Notre activité sur Facebook nous exposerait-elle à des condamnations ou à des actes de persécution dans d’autres pays ? La section néo-zélandaise d’Amnesty International vient de lancer une application, Trial by Timeline, qui permet de voir si les photos que nous publions sur le réseau social, les pages que nous “likons” et les commentaires que nous laissons seraient passibles de condamnations ailleurs.
Après avoir autorisé l’application – qui n’est actuellement disponible qu’en anglais – à fouiller notre profil Facebook (de façon sécurisée), Trial by Timeline examine, un par un, tous nos contacts Facebook, leurs liens avec des associations de droits de l’homme, les événements auxquels nous participons, etc. Après quelques minutes d’analyse, l’application est prête à rendre son verdict.
Trial by Timeline a d’abord remarqué qu’il s’agissait d’une femme.
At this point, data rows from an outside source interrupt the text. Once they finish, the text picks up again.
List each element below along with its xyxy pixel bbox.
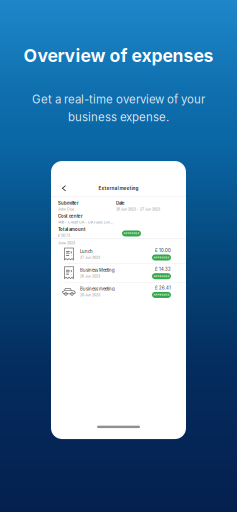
staticText: business expense. [68, 110, 169, 124]
staticText: £ 14.32 [155, 267, 171, 272]
staticText: Submitter [58, 200, 79, 206]
staticText: Total amount [58, 227, 86, 232]
staticText: Business Meeting [80, 268, 115, 273]
staticText: APPROVED [154, 293, 170, 296]
button[interactable]: Back [58, 182, 70, 194]
staticText: £ 10.00 [155, 248, 171, 253]
button[interactable]: Lunch [51, 245, 186, 263]
staticText: Lunch [80, 249, 93, 254]
staticText: John Doe [58, 207, 74, 211]
staticText: 26 Jun 2023 - 27 Jun 2023 [116, 207, 160, 211]
staticText: £ 50.73 [58, 233, 70, 238]
staticText: £ 26.41 [155, 285, 171, 291]
staticText: Date [116, 200, 125, 206]
staticText: Overview of expenses [24, 45, 214, 66]
staticText: 26 Jun 2023 [80, 274, 100, 278]
staticText: 27 Jun 2023 [80, 255, 100, 260]
staticText: APPROVED [154, 275, 170, 278]
staticText: 1418 - Credit UK - UK Fuels Lim... [58, 220, 113, 224]
staticText: Cost center [58, 214, 83, 219]
staticText: APPROVED [124, 232, 140, 235]
staticText: APPROVED [154, 256, 170, 259]
staticText: External meeting [98, 185, 138, 191]
staticText: 20 Jun 2023 [80, 293, 100, 297]
staticText: June 2023 [58, 241, 75, 245]
staticText: Get a real-time overview of your [32, 92, 205, 106]
staticText: Business meeting [80, 286, 115, 292]
button[interactable]: Business meeting [51, 282, 186, 301]
button[interactable]: Business Meeting [51, 264, 186, 282]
Dans plusieurs pays, ce simple fait expose à des risques d’agression sexuelle, à des actes de mutilation ou à des persécutions. Amnesty International a aussi constaté qu’aucune religion n’était mentionnée, or l’athéisme peut être considéré comme du blasphème par certains pays. Trial by Timeline relève également que nous avons “participé à des événements où se trouvaient des personnes de différents sexes”, que nous étions “entrée en relation avec des hommes inconnus” – il ne s’agissait en fait que d’une participation à un concert – ce qui aurait été puni par des coups de fouet en Arabie saoudite.
Le seul fait de disposer d’un compte Facebook et d’“exprimer pacifiquement sa liberté d’expression” expose à des représailles. D’autres collègues, qui mentionnent leur employeur sur leur compte, se trouveraient en danger dans certains pays du simple fait qu’ils sont journalistes. L’analyse de profil se termine par une carte qui recense toutes les punitions et leur raison, pays par pays.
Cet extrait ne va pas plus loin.